-- Provided records follows --
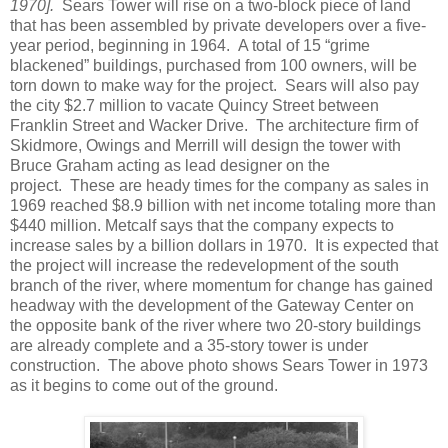
1970].
Sears Tower will rise on a two-block piece of land
that has been assembled by private developers over a five-
year period, beginning in 1964. A total of 15 “grime
blackened” buildings, purchased from 100 owners, will be
torn down to make way for the project. Sears will also pay
the city $2.7 million to vacate Quincy Street between
Franklin Street and Wacker Drive. The architecture firm of
Skidmore, Owings and Merrill will design the tower with
Bruce Graham acting as lead designer on the
project. These are heady times for the company as sales in
1969 reached $8.9 billion with net income totaling more than
$440 million. Metcalf says that the company expects to
increase sales by a billion dollars in 1970. It is expected that
the project will increase the redevelopment of the south
branch of the river, where momentum for change has gained
headway with the development of the Gateway Center on
the opposite bank of the river where two 20-story buildings
are already complete and a 35-story tower is under
construction. The above photo shows Sears Tower in 1973
as it begins to come out of the ground.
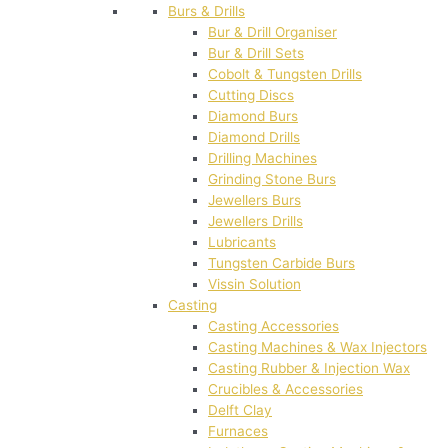
Burs & Drills
Bur & Drill Organiser
Bur & Drill Sets
Cobolt & Tungsten Drills
Cutting Discs
Diamond Burs
Diamond Drills
Drilling Machines
Grinding Stone Burs
Jewellers Burs
Jewellers Drills
Lubricants
Tungsten Carbide Burs
Vissin Solution
Casting
Casting Accessories
Casting Machines & Wax Injectors
Casting Rubber & Injection Wax
Crucibles & Accessories
Delft Clay
Furnaces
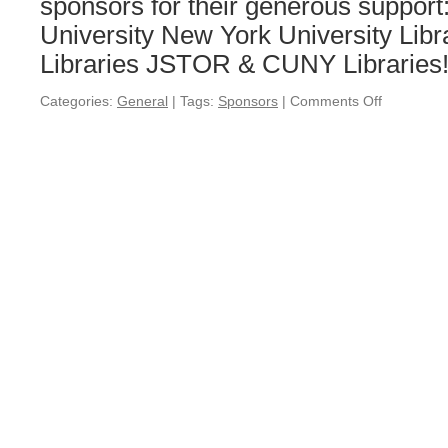
sponsors for their generous suppor
University New York University Libr
Libraries JSTOR & CUNY Librarie
Categories:
General
|
Tags:
Sponsors
|
Comments Off
on
Special
Thanks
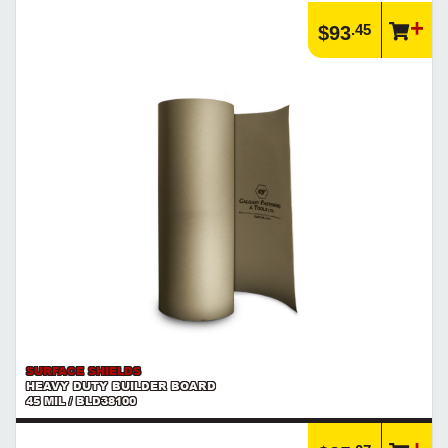
Article | IP Ratings
.45
$93
Learn more about what an IP rating is and how this rating system is
used.
https://www.calfast.com/cs_wiki/wiki/47-ingress-prot...
SURFACE SHIELDS
HEAVY DUTY BUILDER BOARD
45 MIL / BLD38100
-- Provided records concluded --
Instructions for the task:
Gather each line in the entries above where the string "billion" is found.

Result for this exercise:
1969 reached $8.9 billion with net income totaling more than
increase sales by a billion dollars in 1970. It is expected that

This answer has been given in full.